Joanna jumped and looked back at him, startled, but he wasn’t talking to her. He was addressing a young man in a grubby-looking sweater and a soft cap.
“You shouldn’t be here,” the bearded man said sternly. “This area is restricted.”
“Sorry,” the young man said, looking around nervously. “I heard a noise and came over to investigate.”
So did I, Joanna thought, and walked toward the light. As she got closer, she saw it was radiating from a lamp on the white-painted metal wall. One of the deck lights, Joanna thought, and it must still be very early. Toward the end, the lights had begun to dim and glow red because the engineers couldn’t keep the dynamos going.
And then they went out, Joanna thought. But this light was reassuringly bright, so bright she couldn’t see anything through its radiance, even when she shielded her eyes. She would have to walk past it to be able to see anything.

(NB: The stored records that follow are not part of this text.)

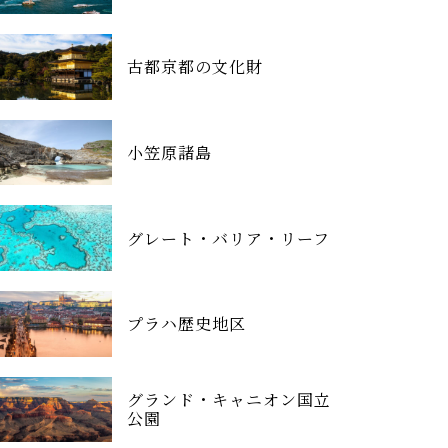
古都京都の文化財
小笠原諸島
グレート・バリア・リーフ
プラハ歴史地区
グランド・キャニオン国立
公園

She paused again, the way she had at the threshold, her hand to her chest, and then walked down the deck in the direction the steward had gone and into the light, through it, beyond it.
She had been wrong. It wasn’t outside, in spite of the biting cold. The deck was glassed in, with long, wide, white-framed windows that stretched the length of the deck. Joanna went over to them and looked out, but the glass reflected the light so she couldn’t see anything but the reflection of the white wall and the empty deck. Joanna turned and looked back at the door to the passage. It yawned blackly.